=== Items from a data source ===
◆ ◆ ◆

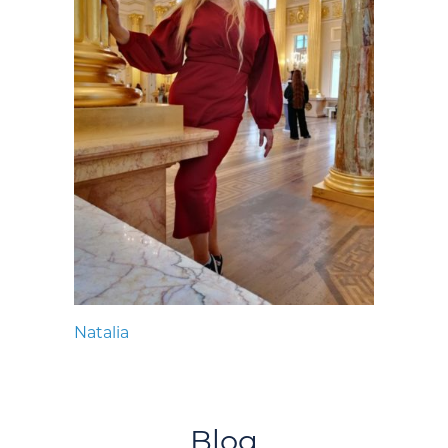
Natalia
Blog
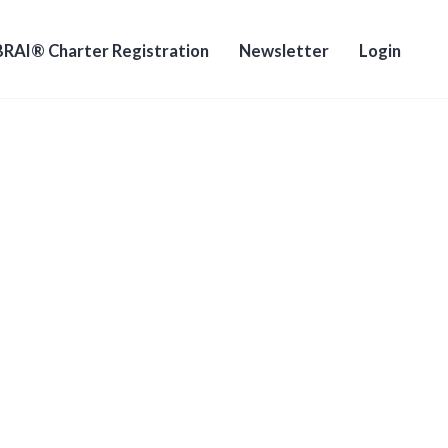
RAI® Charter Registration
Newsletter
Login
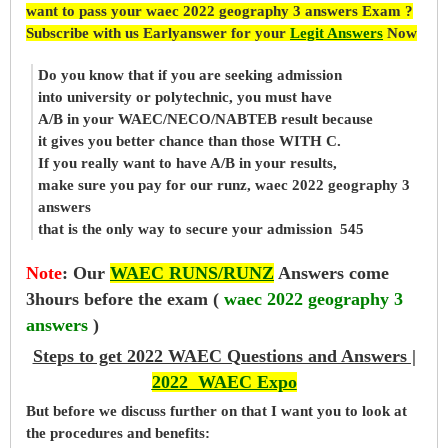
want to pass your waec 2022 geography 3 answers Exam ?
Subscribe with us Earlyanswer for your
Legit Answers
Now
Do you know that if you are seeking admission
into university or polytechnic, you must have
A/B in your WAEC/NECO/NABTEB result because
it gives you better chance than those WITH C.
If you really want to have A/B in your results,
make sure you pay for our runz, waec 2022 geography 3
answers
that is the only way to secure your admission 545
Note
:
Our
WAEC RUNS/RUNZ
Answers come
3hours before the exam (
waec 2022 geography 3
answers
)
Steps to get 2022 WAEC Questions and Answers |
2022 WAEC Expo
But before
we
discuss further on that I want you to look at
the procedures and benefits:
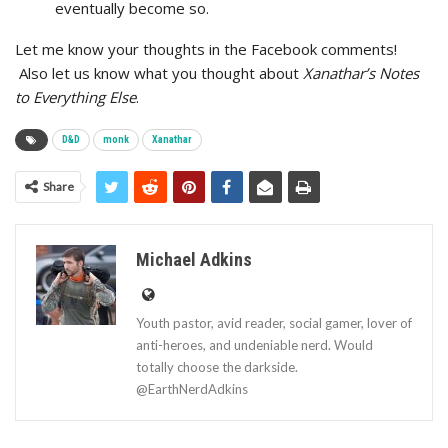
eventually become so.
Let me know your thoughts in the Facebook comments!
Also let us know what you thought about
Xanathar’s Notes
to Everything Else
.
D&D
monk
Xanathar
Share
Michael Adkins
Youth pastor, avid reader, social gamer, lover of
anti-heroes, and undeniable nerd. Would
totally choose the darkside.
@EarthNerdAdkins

◆ ◆ ◆

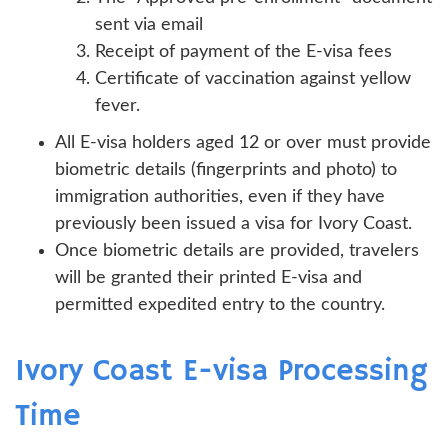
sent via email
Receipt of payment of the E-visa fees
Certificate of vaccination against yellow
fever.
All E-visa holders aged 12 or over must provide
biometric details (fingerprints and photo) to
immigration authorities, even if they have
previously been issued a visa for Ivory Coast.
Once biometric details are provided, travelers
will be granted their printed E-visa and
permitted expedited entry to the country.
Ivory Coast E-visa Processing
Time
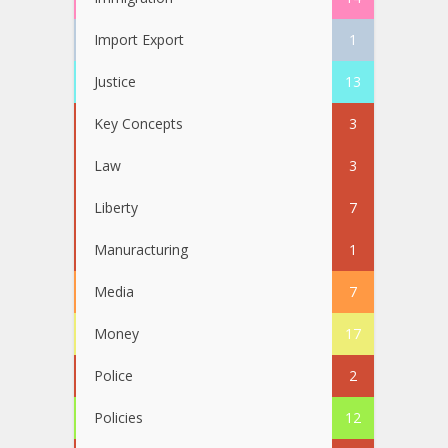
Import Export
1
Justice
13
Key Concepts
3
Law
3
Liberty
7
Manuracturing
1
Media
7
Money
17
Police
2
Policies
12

◆ ◆ ◆

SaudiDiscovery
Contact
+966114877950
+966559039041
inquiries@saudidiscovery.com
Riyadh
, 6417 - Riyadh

◆ ◆ ◆

=== What is being asked ===
In the lines above, find each one with "biometric" and list it.

=== Expected output ===
biometric details (fingerprints and photo) to
Once biometric details are provided, travelers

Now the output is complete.